What you need to do →
Below is a listing. Gather each line of it that contains "elements".

Exercise materials →
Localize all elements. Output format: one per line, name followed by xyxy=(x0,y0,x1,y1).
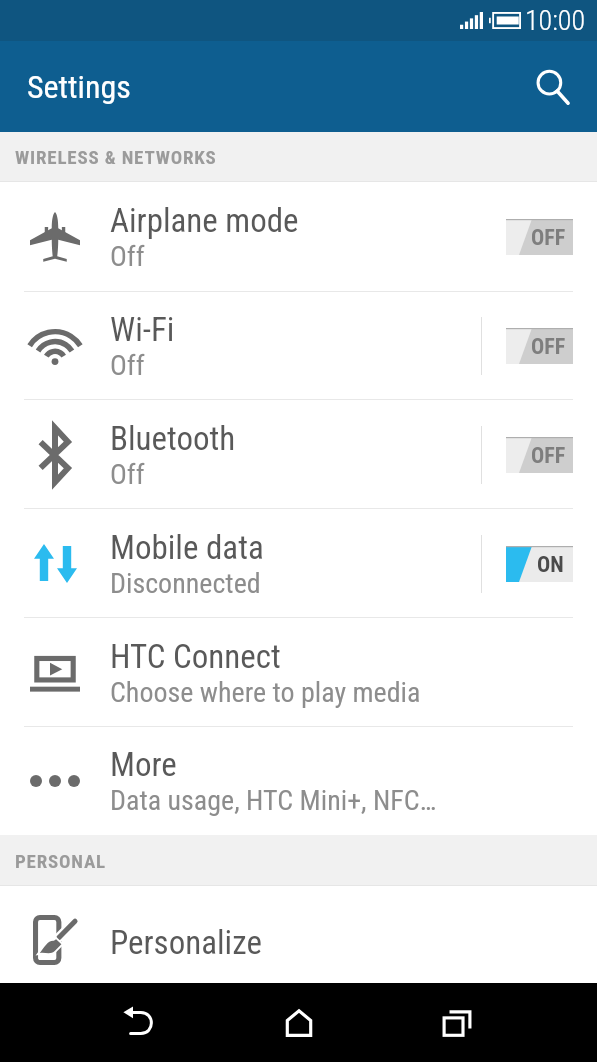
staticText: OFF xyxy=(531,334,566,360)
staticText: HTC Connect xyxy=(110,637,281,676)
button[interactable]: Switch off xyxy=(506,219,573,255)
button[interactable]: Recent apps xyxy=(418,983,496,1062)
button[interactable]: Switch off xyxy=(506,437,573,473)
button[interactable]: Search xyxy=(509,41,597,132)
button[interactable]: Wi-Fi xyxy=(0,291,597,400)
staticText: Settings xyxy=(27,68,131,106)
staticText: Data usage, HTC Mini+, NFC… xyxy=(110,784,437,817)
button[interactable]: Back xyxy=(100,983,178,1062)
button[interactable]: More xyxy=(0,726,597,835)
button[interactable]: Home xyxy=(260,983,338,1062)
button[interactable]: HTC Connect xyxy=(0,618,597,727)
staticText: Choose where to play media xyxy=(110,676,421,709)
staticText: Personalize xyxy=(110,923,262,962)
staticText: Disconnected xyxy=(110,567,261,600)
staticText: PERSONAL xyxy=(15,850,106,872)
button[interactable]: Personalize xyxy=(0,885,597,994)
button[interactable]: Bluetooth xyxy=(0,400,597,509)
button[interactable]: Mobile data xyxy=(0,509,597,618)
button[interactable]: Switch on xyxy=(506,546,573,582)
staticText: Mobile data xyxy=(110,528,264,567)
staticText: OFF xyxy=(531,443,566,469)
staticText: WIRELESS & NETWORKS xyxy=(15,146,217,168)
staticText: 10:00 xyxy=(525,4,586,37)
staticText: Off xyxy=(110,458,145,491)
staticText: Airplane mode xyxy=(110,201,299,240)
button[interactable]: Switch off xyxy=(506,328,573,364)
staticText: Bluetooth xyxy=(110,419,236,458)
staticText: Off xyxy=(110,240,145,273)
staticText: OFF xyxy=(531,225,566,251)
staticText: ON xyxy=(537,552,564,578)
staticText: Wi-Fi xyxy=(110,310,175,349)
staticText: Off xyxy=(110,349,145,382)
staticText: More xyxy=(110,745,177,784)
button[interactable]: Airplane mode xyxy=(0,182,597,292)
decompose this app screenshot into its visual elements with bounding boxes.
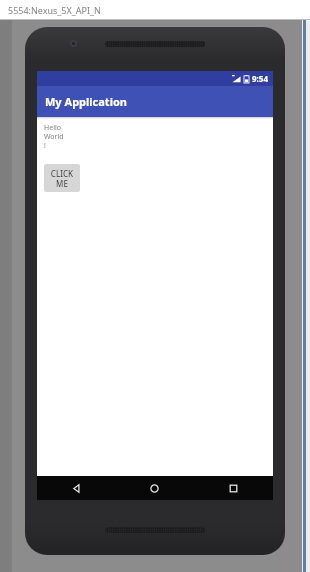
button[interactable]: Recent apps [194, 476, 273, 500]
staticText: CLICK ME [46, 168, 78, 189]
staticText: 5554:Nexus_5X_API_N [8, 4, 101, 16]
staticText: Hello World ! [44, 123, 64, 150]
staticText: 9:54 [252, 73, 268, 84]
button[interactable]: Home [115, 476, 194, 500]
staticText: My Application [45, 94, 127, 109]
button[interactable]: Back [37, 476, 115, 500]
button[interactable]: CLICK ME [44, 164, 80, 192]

Answer for the task →
Localize all elements. Output format: one per line, name followed by xyxy=(x0,y0,x1,y1).
decompose this app screenshot into its visual elements with bounding boxes.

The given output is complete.